The country is facing its worst economic crisis since independence
AP
The state of emergency in Sri Lanka has been lifted with effect from Saturday after the government decided not to present the Emergency Regulations in Parliament for approval with the improvement of the law and order situation in the island nation, nearly two weeks after it was imposed following unprecedented anti-government protests.
Embattled Sri Lankan President Gotabaya Rajapaksa had declared a state of emergency with effect from May 6 midnight, the second time in just over a month amidst growing countrywide anti-government protests over the economic crisis.
The Presidential Secretariat stated that the state of emergency has been lifted with effect from Friday midnight, Hiru News reported.
The state of emergency was declared with a special gazette notification. It's up to Parliament to enact and enforce the state of emergency, which must be submitted to the House by the president within 14 days of enactment. However, the government decided not present the Emergency Regulations in Parliament, following which the emergency ceased to function.

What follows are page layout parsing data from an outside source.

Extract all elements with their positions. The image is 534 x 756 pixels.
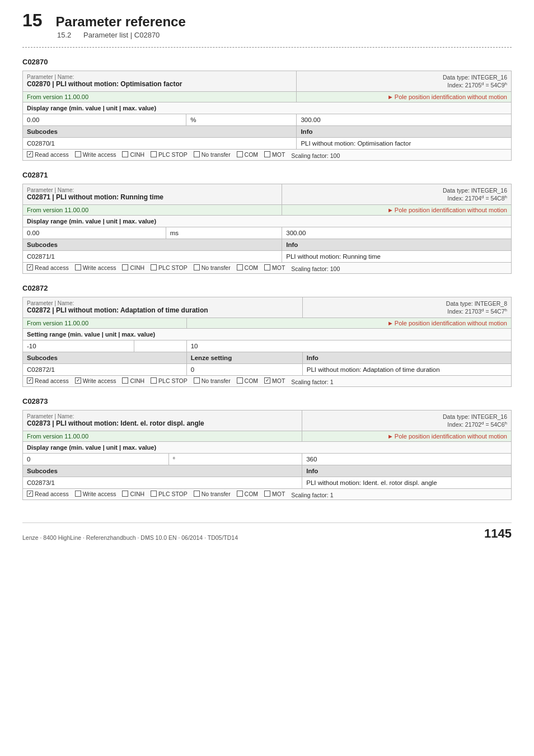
range-values-row: 0 ° 360 xyxy=(23,453,512,465)
param-heading-c02871: C02871 xyxy=(22,171,512,179)
param-full-name: C02871 | PLI without motion: Running tim… xyxy=(27,193,278,201)
access-row: Read access Write access CINH PLC STOP N… xyxy=(23,149,512,161)
subcodes-header-cell: Subcodes xyxy=(23,352,187,363)
page-footer: Lenze · 8400 HighLine · Referenzhandbuch… xyxy=(22,522,512,541)
pole-pos-link-text[interactable]: Pole position identification without mot… xyxy=(395,207,507,213)
info-header-cell: Info xyxy=(302,352,511,363)
pole-pos-link-cell[interactable]: ►Pole position identification without mo… xyxy=(186,318,511,328)
com-cb xyxy=(237,377,243,384)
param-section-c02872: C02872 Parameter | Name: C02872 | PLI wi… xyxy=(22,284,512,387)
cinh-cb xyxy=(122,151,128,157)
scaling-text: Scaling factor: 100 xyxy=(291,265,340,272)
notransfer-access: No transfer xyxy=(194,151,231,158)
cinh-access: CINH xyxy=(122,264,144,271)
pole-pos-link-text[interactable]: Pole position identification without mot… xyxy=(395,320,507,326)
com-access: COM xyxy=(237,377,259,384)
param-table-c02870: Parameter | Name: C02870 | PLI without m… xyxy=(22,71,512,161)
param-label: Parameter | Name: xyxy=(27,300,298,306)
subcodes-header-cell: Subcodes xyxy=(23,239,282,250)
plcstop-cb xyxy=(151,264,157,270)
range-values-row: 0.00 % 300.00 xyxy=(23,114,512,125)
param-heading-c02870: C02870 xyxy=(22,58,512,66)
com-access: COM xyxy=(237,151,259,158)
range-label-cell: Display range (min. value | unit | max. … xyxy=(23,102,512,114)
footer-page-number: 1145 xyxy=(484,526,512,541)
range-label: Display range (min. value | unit | max. … xyxy=(27,218,156,225)
range-max: 300.00 xyxy=(282,227,512,239)
notransfer-cb xyxy=(194,491,200,497)
range-max: 300.00 xyxy=(297,114,512,125)
access-row: Read access Write access CINH PLC STOP N… xyxy=(23,488,512,500)
read-access: Read access xyxy=(27,264,69,271)
info-header-cell: Info xyxy=(302,465,512,477)
mot-cb xyxy=(264,377,270,384)
range-min: 0 xyxy=(23,453,169,465)
read-cb xyxy=(27,264,33,270)
write-cb xyxy=(75,151,81,157)
range-min: 0.00 xyxy=(23,114,186,125)
write-cb xyxy=(75,491,81,497)
read-access: Read access xyxy=(27,491,69,497)
read-cb xyxy=(27,377,33,384)
com-cb xyxy=(237,264,243,270)
setting-range-row: Setting range (min. value | unit | max. … xyxy=(23,328,512,340)
param-section-c02870: C02870 Parameter | Name: C02870 | PLI wi… xyxy=(22,58,512,161)
param-data-type-cell: Data type: INTEGER_16 Index: 21705d = 54… xyxy=(297,71,512,92)
plcstop-access: PLC STOP xyxy=(151,491,188,497)
pole-pos-arrow-icon: ► xyxy=(387,94,394,100)
from-version-cell: From version 11.00.00 xyxy=(23,318,187,328)
param-name-cell: Parameter | Name: C02870 | PLI without m… xyxy=(23,71,297,92)
subcode-value: C02871/1 xyxy=(23,250,282,262)
range-values-row: -10 10 xyxy=(23,340,512,352)
param-section-c02871: C02871 Parameter | Name: C02871 | PLI wi… xyxy=(22,171,512,274)
subcode-lenze: 0 xyxy=(186,363,302,375)
data-type: Data type: INTEGER_16 xyxy=(443,187,507,194)
pole-pos-link-cell[interactable]: ►Pole position identification without mo… xyxy=(302,431,512,441)
display-range-row: Display range (min. value | unit | max. … xyxy=(23,441,512,453)
cinh-cb xyxy=(122,377,128,384)
mot-cb xyxy=(264,264,270,270)
mot-access: MOT xyxy=(264,491,285,497)
cinh-access: CINH xyxy=(122,377,144,384)
subcode-info: PLI without motion: Running time xyxy=(282,250,512,262)
access-row: Read access Write access CINH PLC STOP N… xyxy=(23,262,512,274)
mot-access: MOT xyxy=(264,377,285,384)
range-max: 360 xyxy=(302,453,512,465)
from-version-row: From version 11.00.00 ►Pole position ide… xyxy=(23,204,512,215)
subcodes-header-cell: Subcodes xyxy=(23,125,297,137)
param-label: Parameter | Name: xyxy=(27,413,298,419)
info-header-cell: Info xyxy=(282,239,512,250)
param-name-row: Parameter | Name: C02873 | PLI without m… xyxy=(23,410,512,431)
range-unit: ° xyxy=(168,453,302,465)
com-access: COM xyxy=(237,264,259,271)
subcode-info: PLI without motion: Ident. el. rotor dis… xyxy=(302,477,512,488)
read-access: Read access xyxy=(27,151,69,158)
access-cell: Read access Write access CINH PLC STOP N… xyxy=(23,375,512,387)
mot-cb xyxy=(264,151,270,157)
param-table-c02873: Parameter | Name: C02873 | PLI without m… xyxy=(22,410,512,500)
param-full-name: C02873 | PLI without motion: Ident. el. … xyxy=(27,419,298,427)
notransfer-access: No transfer xyxy=(194,264,231,271)
index-text: Index: 21702d = 54C6h xyxy=(447,421,507,428)
data-type: Data type: INTEGER_8 xyxy=(446,300,507,307)
subcode-value: C02872/1 xyxy=(23,363,187,375)
subcode-value: C02873/1 xyxy=(23,477,302,488)
subcodes-info-header-row: Subcodes Lenze setting Info xyxy=(23,352,512,363)
range-unit: % xyxy=(186,114,297,125)
com-cb xyxy=(237,491,243,497)
subtitle-text: Parameter list | C02870 xyxy=(83,31,160,39)
param-heading-c02873: C02873 xyxy=(22,397,512,405)
range-min: 0.00 xyxy=(23,227,166,239)
scaling-text: Scaling factor: 100 xyxy=(291,152,340,158)
pole-pos-link-text[interactable]: Pole position identification without mot… xyxy=(395,433,507,440)
subcodes-info-header-row: Subcodes Info xyxy=(23,239,512,250)
access-cell: Read access Write access CINH PLC STOP N… xyxy=(23,149,512,161)
pole-pos-link-text[interactable]: Pole position identification without mot… xyxy=(395,94,507,100)
param-data-type-cell: Data type: INTEGER_16 Index: 21704d = 54… xyxy=(282,184,512,205)
pole-pos-link-cell[interactable]: ►Pole position identification without mo… xyxy=(282,204,512,215)
subcode-value: C02870/1 xyxy=(23,137,297,149)
pole-pos-link-cell[interactable]: ►Pole position identification without mo… xyxy=(297,91,512,102)
read-access: Read access xyxy=(27,377,69,384)
range-unit xyxy=(134,340,186,352)
read-cb xyxy=(27,151,33,157)
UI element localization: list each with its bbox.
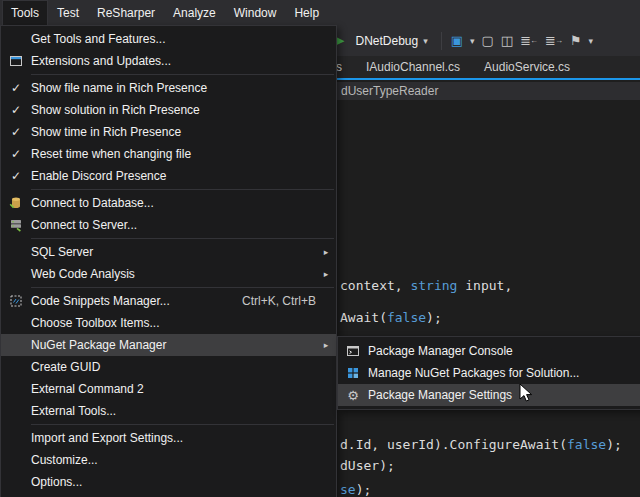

The decision was taken as there was an improvement in the law and order situation.
The emergency was declared after weeks of protests by people demanding the president's resignation and the government, blaming the powerful Rajapaksa clan for mishandling the nation’s economy.
At least 10 people were killed and over 200 injured in clashes between pro- and anti-government protesters.
Sri Lanka is facing its worst economic crisis since gaining independence from Britain in 1948. The crisis is caused in part by a lack of foreign currency, which means that the country cannot afford to pay for imports of staple foods and fuel, leading to acute shortages and high prices.
An inflation rate spiralling towards 40 per cent, shortage of food, fuel and medicines and power outages have led to nationwide protests and a plunging currency.
New York-based ratings agency Fitch has downgraded debt-ridden Sri Lanka’s sovereign rating to “restricted default” after the country defaulted on making international sovereign bond payments. On April 12, Fitch had downgraded Sri Lanka to ‘C’.